青の枷(2)


『アイツとしてんじゃねーのかよ』

……ア、イツ……?」
「だから、火神と」
「――」
 それは、まさか、火神が黒子の「新しい光」だから、という意味で青峰は言っているのだろうか。つまり、青峰とこういう行為をしていたのも、黒子が青峰の「影」だったから、という扱いでしかないのか。別の誰かが黒子の「光」になれば、黒子はその誰かとこんなことをするとでも、青峰は――

 クリアになったはずの黒子の意識は、さらに白くなって何もわからなくなる。それに相反して、目の前の暗い視界が何も映らなくなるほど真っ黒な闇になった。身を内側から灼かれる凄まじい痛苦に堪えて、懸命に床を踏み締めていた両脚が、急に底のない奈落に堕ちた心地がした。振り絞っていたなけなしの力を、全て消失してしまう。片腕を青峰に拘束されて半ば身を支えられているにも関わらず、黒子はもう、その姿勢を保てない。
「ッ、テツ」
 崩れそうになった黒子の身体を、青峰の腕が咄嗟にかかえ抱いた。
 が、その反動で、零さないように堪えていた両眼の水膜がぼろりと一気にきてしまった。ああ、駄目だ、まずい、と頭のどこかで思っているのに、今の黒子にはどうにもできない。

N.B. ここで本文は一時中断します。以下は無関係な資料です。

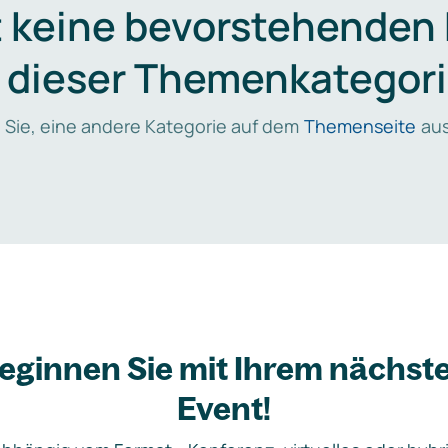
t keine bevorstehenden
n dieser Themenkategori
 Sie, eine andere Kategorie auf dem
Themenseite
aus
eginnen Sie mit Ihrem nächst
Event!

 見開いていても、ただ雫を落とすだけで何も映さない黒子の両眼。しかし、その上を、あたたかな大きなものがぐっと覆った。
「――……。わりぃ、今のはナシだ」
 壁に付けて固定されていた片腕の拘束が、外れている。
 黒子の目元をすっかり覆うこれは、青峰の手だ。黒子にとって――特別な手。
「今のはナシ」
 黒子の視界をその手で完全に遮りながら、青峰は抱き込んでいる黒子ごと腰と膝を下へおろしていく。急な動きではないが、黒子は青峰を深く呑み込んでいて、姿勢と重心を変えるような動作は内部に響く。まして視界を奪われているから、黒子には何が起きているのかもわからない。

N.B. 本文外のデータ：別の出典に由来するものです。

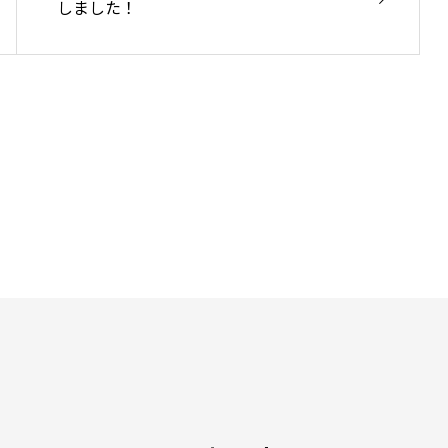
しました！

 混乱気味に首を振ろうとしたが、目元を覆う青峰の手に抑え込まれる。
「ッ、――ぁ……ッ、や」
「落ち着け。下に座るだけだって」
 姿勢を座位に変えられて、黒子は青峰の上で目隠しをされたまま、乱れた呼吸だけを、はー、はー、としばらく繰り返す。十回か、二十回か、もう少しだったか。繰り返す黒子の呼吸が穏やかに治まってきた頃、青峰の手が黒子の目元と頬を大雑把に拭い、そこからそっと離れた。
 黒子はまばたきをして己の視覚を確保する。
……ぁ)
 暗い、けれども真っ暗ではない室内。黒子の目の前にあるのは壁だ。そして、その壁横に磨りガラスの小窓がついた扉があり、わずかだが廊下側から光が射し込んで来る。人の気配が感じられないとても静かな空間――ここは、閉館中の総合体育館内、競技者用控室の一室である。数日後には、この会場で、東京地区インターハイ予選の決勝リーグが行われる。青峰を倒すため、黒子は初めて青峰の敵としてコートに立たねばならない。ここは、そんな場所のはずだ。
 そんな場所なのに。
「テツ」
 青峰の声が黒子の耳元に注がれる。
 筋肉質の逞しい両腕がゆっくりと伸び、黒子の肩と腹を後ろから囲って抱きしめてくる。
「っ、」
……テツ」
 黒子の背中をそっくり覆う大きな青峰の体温。慣れてしまった青峰の汗の匂い。ひどく近い位置で響く低い声。青峰だけがする、その呼び方。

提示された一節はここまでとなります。